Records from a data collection
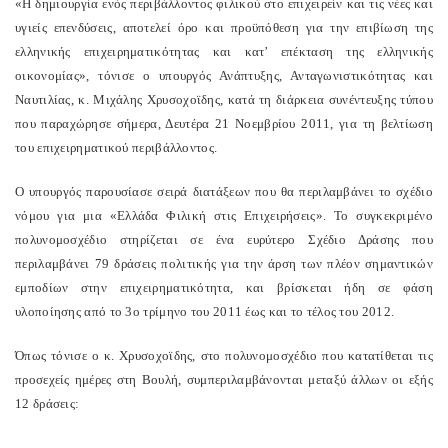
«Η δημιουργία ενός περιβάλλοντος φιλικού στο επιχειρείν και τις νέες και
υγιείς επενδύσεις, αποτελεί όρο και προϋπόθεση για την επιβίωση της
ελληνικής επιχειρηματικότητας και κατ’ επέκταση της ελληνικής
οικονομίας», τόνισε ο υπουργός Ανάπτυξης, Ανταγωνιστικότητας και
Ναυτιλίας, κ. Μιχάλης Χρυσοχοϊδης, κατά τη διάρκεια συνέντευξης τύπου
που παραχώρησε σήμερα, Δευτέρα 21 Νοεμβρίου 2011, για τη βελτίωση
του επιχειρηματικού περιβάλλοντος.
Ο υπουργός παρουσίασε σειρά διατάξεων που θα περιλαμβάνει το σχέδιο
νόμου για μια «Ελλάδα Φιλική στις Επιχειρήσεις». Το συγκεκριμένο
πολυνομοσχέδιο στηρίζεται σε ένα ευρύτερο Σχέδιο Δράσης που
περιλαμβάνει 79 δράσεις πολιτικής για την άρση των πλέον σημαντικών
εμποδίων στην επιχειρηματικότητα, και βρίσκεται ήδη σε φάση
υλοποίησης από το 3ο τρίμηνο του 2011 έως και το τέλος του 2012.
Όπως τόνισε ο κ. Χρυσοχοϊδης, στο πολυνομοσχέδιο που κατατίθεται τις
προσεχείς ημέρες στη Βουλή, συμπεριλαμβάνονται μεταξύ άλλων οι εξής
12 δράσεις:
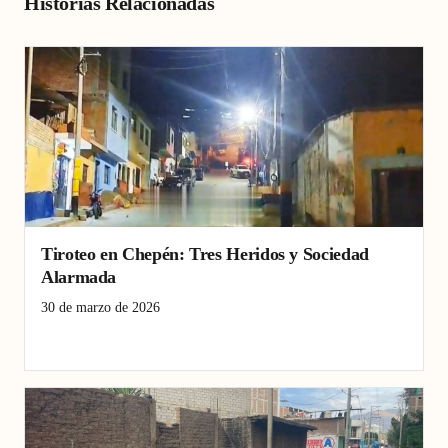
Historias Relacionadas
Tiroteo en Chepén: Tres Heridos y Sociedad
Alarmada
30 de marzo de 2026
Chepén
Tiroteo
Violencia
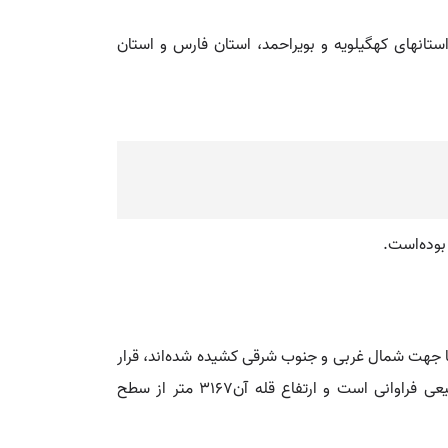
ستانهای کهگیلویه و بویراحمد، استان فارس و استان
 با جهت شمال غربی و جنوب شرقی کشیده شده‌اند، قرار
گرفته‌است. کوه سپیدار در طرف شمال شهر میمند قرار دارد و دنباله کوه سبزپوشان شیراز است که دارای جنگل و منابع طبیعی فراوانی است و ارتفاع قله آن۳۱۶۷ متر از سطح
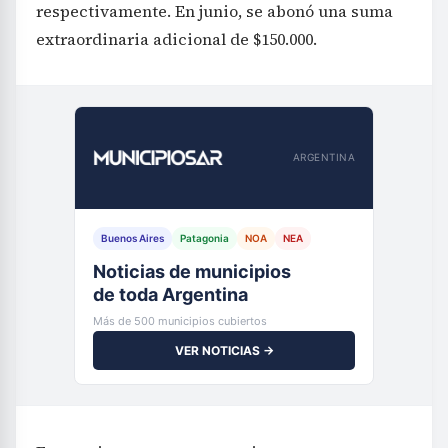
respectivamente. En junio, se abonó una suma
extraordinaria adicional de $150.000.
ARGENTINA
Buenos Aires
Patagonia
NOA
NEA
Noticias de municipios
de toda Argentina
Más de 500 municipios cubiertos
VER NOTICIAS →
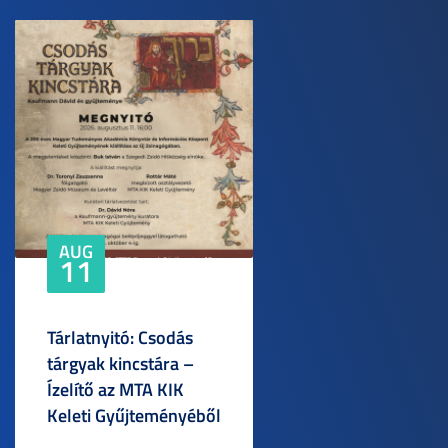
AUG
11
Tárlatnyitó: Csodás
tárgyak kincstára –
Ízelítő az MTA KIK
Keleti Gyűjteményéből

◆ What to produce
Where pictures appear, drop them, and reproduce exactly only the lines running from the beginning of the data to the line that contains "περιλαμβάνει 79 δράσεις", inclusive.

◆ Exercise solution
«Η δημιουργία ενός περιβάλλοντος φιλικού στο επιχειρείν και τις νέες και
υγιείς επενδύσεις, αποτελεί όρο και προϋπόθεση για την επιβίωση της
ελληνικής επιχειρηματικότητας και κατ’ επέκταση της ελληνικής
οικονομίας», τόνισε ο υπουργός Ανάπτυξης, Ανταγωνιστικότητας και
Ναυτιλίας, κ. Μιχάλης Χρυσοχοϊδης, κατά τη διάρκεια συνέντευξης τύπου
που παραχώρησε σήμερα, Δευτέρα 21 Νοεμβρίου 2011, για τη βελτίωση
του επιχειρηματικού περιβάλλοντος.
Ο υπουργός παρουσίασε σειρά διατάξεων που θα περιλαμβάνει το σχέδιο
νόμου για μια «Ελλάδα Φιλική στις Επιχειρήσεις». Το συγκεκριμένο
πολυνομοσχέδιο στηρίζεται σε ένα ευρύτερο Σχέδιο Δράσης που
περιλαμβάνει 79 δράσεις πολιτικής για την άρση των πλέον σημαντικών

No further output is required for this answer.